C’è da dire che il compito per l’ex quartetto, ora trio (dopo l’addio del bassista Carlos Dengler), newyorchese era arduo. Insomma quando come primo album hai fatto Turn on the bright lights, a mio parere (e non solo mio) uno dei capolavori più convincenti dell’ultimo decennio poi mantenere quelli standard non è facile. Però è impossibile non notare la parabola discendente: Antics, pur non essendo all’altezza del debutto, era nel complesso un album convincente che, se pur con qualche filler nella tracklist, aveva dei brani davvero forti (come Evil diventato praticamente un inno per i fan ai concerti e Slowhands). Il successivo Our Love to Admire è decisamente un album più debole dei predecessori, forse il più debole in assoluto, e se pur con qualche parentesi interessante, alla sua uscita non c’era certo da gridare al miracolo.

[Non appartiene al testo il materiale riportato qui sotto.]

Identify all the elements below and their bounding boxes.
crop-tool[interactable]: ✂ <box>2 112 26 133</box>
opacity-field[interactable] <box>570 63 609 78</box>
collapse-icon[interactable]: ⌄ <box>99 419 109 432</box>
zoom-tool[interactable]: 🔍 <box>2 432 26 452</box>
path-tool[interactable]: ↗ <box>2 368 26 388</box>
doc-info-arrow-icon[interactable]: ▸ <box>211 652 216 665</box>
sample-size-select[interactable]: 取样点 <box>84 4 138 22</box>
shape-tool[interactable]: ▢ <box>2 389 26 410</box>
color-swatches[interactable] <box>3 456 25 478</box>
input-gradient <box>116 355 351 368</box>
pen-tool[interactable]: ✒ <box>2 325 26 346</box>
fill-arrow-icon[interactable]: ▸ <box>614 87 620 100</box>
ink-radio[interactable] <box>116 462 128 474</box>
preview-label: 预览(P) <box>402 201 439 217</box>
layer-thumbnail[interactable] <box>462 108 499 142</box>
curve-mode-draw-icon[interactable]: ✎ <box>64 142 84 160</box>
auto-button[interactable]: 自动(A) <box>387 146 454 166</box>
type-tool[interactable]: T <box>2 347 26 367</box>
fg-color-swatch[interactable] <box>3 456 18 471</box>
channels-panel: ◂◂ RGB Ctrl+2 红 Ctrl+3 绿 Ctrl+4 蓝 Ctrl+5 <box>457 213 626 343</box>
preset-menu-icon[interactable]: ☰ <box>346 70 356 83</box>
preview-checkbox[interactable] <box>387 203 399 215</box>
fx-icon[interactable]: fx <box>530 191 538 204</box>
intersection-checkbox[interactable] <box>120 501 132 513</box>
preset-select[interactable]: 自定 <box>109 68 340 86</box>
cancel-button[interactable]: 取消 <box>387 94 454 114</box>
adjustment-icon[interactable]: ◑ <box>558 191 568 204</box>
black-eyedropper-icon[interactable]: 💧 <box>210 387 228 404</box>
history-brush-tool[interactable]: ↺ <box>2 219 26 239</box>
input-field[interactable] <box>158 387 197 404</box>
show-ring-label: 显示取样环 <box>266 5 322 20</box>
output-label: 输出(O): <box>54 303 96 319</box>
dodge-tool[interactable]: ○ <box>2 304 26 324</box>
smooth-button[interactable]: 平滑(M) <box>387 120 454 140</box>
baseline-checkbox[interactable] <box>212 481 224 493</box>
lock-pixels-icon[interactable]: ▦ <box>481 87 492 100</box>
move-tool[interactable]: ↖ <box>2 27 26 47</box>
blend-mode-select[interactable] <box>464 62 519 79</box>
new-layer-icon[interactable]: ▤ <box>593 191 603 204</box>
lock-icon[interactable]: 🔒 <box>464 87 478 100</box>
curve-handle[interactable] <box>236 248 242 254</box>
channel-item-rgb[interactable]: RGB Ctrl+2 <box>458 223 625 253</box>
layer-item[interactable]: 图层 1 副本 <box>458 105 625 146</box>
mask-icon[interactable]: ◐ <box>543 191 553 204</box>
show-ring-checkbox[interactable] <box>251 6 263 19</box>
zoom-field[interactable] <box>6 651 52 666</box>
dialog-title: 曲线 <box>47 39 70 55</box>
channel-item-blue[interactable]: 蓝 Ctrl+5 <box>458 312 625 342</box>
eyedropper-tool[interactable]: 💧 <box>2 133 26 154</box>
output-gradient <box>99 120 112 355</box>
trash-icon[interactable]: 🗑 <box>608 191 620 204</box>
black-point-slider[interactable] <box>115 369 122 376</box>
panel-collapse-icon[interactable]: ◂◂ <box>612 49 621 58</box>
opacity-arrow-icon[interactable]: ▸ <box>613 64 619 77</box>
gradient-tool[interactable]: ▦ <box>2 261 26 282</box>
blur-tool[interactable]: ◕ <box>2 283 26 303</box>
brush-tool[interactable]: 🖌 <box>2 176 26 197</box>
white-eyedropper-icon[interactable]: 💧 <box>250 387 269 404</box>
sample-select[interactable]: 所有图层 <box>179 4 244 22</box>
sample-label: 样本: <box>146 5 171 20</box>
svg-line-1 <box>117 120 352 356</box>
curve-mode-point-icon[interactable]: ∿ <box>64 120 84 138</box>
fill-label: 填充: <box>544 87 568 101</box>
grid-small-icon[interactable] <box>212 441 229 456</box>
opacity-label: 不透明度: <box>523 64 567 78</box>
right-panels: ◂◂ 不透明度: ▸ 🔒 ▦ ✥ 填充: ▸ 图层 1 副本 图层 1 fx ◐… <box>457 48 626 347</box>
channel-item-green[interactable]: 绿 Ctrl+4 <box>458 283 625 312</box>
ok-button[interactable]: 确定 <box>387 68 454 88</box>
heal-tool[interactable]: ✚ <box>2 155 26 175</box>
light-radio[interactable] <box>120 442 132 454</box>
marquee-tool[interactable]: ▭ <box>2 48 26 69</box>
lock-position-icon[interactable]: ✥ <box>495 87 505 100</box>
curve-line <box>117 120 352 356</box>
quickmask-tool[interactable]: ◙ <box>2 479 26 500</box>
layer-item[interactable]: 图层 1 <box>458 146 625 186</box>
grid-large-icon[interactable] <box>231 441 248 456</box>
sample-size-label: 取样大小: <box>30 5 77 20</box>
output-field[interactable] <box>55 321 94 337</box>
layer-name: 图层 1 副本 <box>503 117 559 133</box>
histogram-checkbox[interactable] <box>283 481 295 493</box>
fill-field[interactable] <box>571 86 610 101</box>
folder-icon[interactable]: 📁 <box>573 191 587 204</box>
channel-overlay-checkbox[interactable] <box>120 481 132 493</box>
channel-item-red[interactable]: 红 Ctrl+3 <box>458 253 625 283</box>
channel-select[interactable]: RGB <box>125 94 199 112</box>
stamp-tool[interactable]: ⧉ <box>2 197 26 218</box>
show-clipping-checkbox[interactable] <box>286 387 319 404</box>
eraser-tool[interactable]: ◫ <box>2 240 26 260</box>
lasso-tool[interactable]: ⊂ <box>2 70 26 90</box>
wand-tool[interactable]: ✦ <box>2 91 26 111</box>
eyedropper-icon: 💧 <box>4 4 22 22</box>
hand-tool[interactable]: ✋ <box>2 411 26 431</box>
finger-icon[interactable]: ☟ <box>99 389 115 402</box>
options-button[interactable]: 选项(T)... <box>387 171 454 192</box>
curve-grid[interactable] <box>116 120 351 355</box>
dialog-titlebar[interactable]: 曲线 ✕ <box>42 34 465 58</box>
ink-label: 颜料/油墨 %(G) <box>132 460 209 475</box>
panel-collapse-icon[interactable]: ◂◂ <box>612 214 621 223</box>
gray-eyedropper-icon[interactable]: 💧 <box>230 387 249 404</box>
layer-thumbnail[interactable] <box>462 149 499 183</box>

E così arriviamo al quarto lavoro: Interpol, appunto. Il disco si apre con “Success” e “Memory serves”, forse due tra i brani più interessanti del disco, con intro di chitarra potenti corredate dalla altrettanto potente voce di Banks, ancora più oscura del solito per l’occasione. Segue “Summer Well” canzone nostalgia delle liriche un pò di cliché. Ci sono poi i singoli “Lights” e “Barricade”, i brani dove riconosciamo di più gli Interpol degli inizi, rift tirati, dialogo tra le chitarre di Kessler e Banks, basso ben presente. “Always malaise (The man I am)” è per me una questione irrisolta. Forse mi ci vorranno ancora un pò di ascolti per capirla, ma al momento mi sembra solo parecchio noiosa. Arrivano poi “Safe without” sorretta dalla presenza decisiva della batteria e “Try it on” annunciata da un intro di piano spiazzante. Si chiude con “All the ways” e “The undoing” un tentativo (non completamente riuscito) di ritrovare quelle cavalcate chitarristiche che dominavano il primo lp.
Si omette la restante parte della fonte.